5/10
"I joined the army to party in Europe."
6 March 2011
From the film-maker of "He Knows You're Alone" (1980) "and "Distortions" (1987); Director Armand Mastroianni's generic survival zombie feature "The Supernaturals" has a good concept (army recruits on a training mission in the woods of the Deep South encounter dead confederate soldiers), which isn't entirely realised. In the end it's a passable low-budget, b-grade presentation that's a little too sloppy and uneventful, but is genuinely moody and atmospheric in its backwoods setting. Mastroianni's use of lighting, shadow work and a fog machine, installs some eerie imagery and a few nasty jolts in the back-end. However it really does take its time, before its final payoff --- the characters that you spend a lot of time with aren't particularly an interesting bunch (with some abysmal dialogues too).
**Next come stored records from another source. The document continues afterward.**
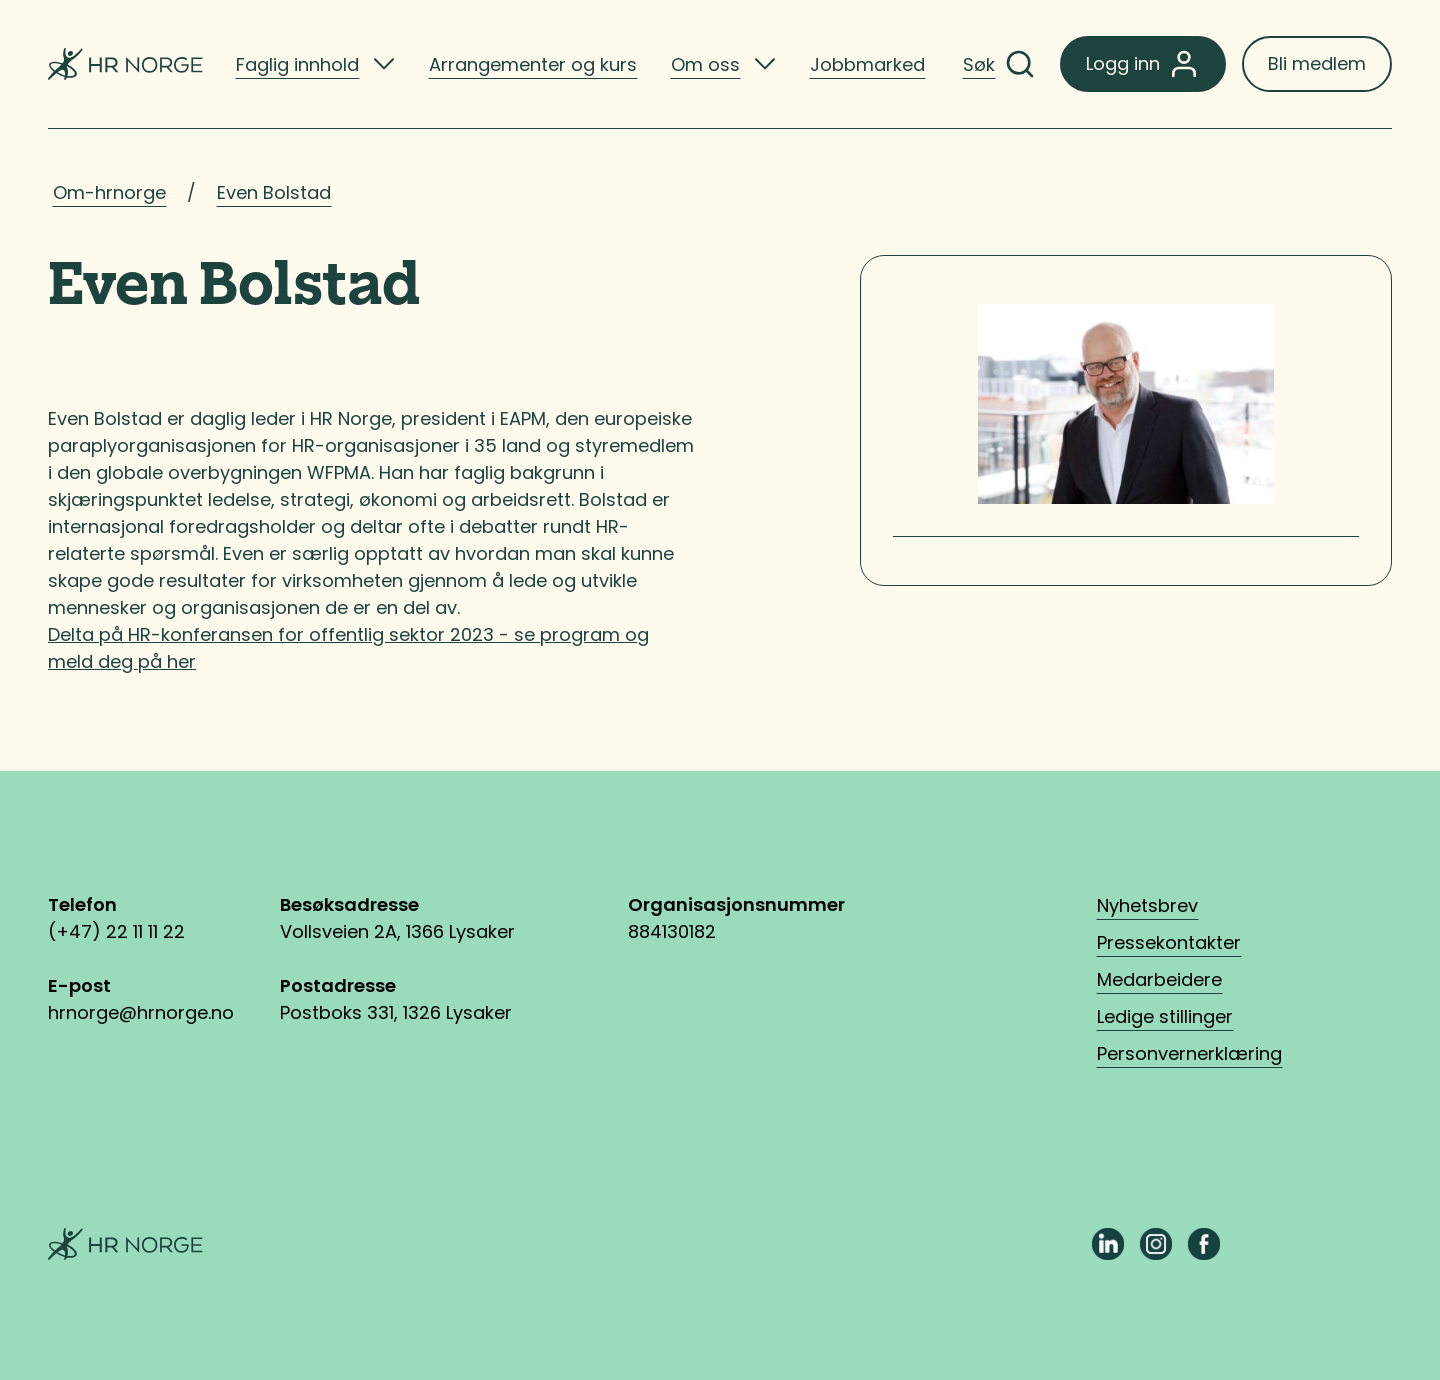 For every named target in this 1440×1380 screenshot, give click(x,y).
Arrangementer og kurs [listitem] (533, 64)
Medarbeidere (1159, 979)
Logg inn (1143, 64)
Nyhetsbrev (1147, 905)
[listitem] (315, 64)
The scratchy plot doesn't explain all that much about what's going on; it's rather unusual and vague, but this does come off rather daft and cheesy in its on going build-ups. Although it does gradually get better as it goes along. The performances are decent enough (Nichelle Nichols, a pinning Maxwell Caulfield and Talia Balsam) and look out for a cameo by one of the Bee Gees; Maurice Gibb as a Union soldier. At times lousy, ponderous but tautly constructed with some striking visuals and commendable make-up FX when on show.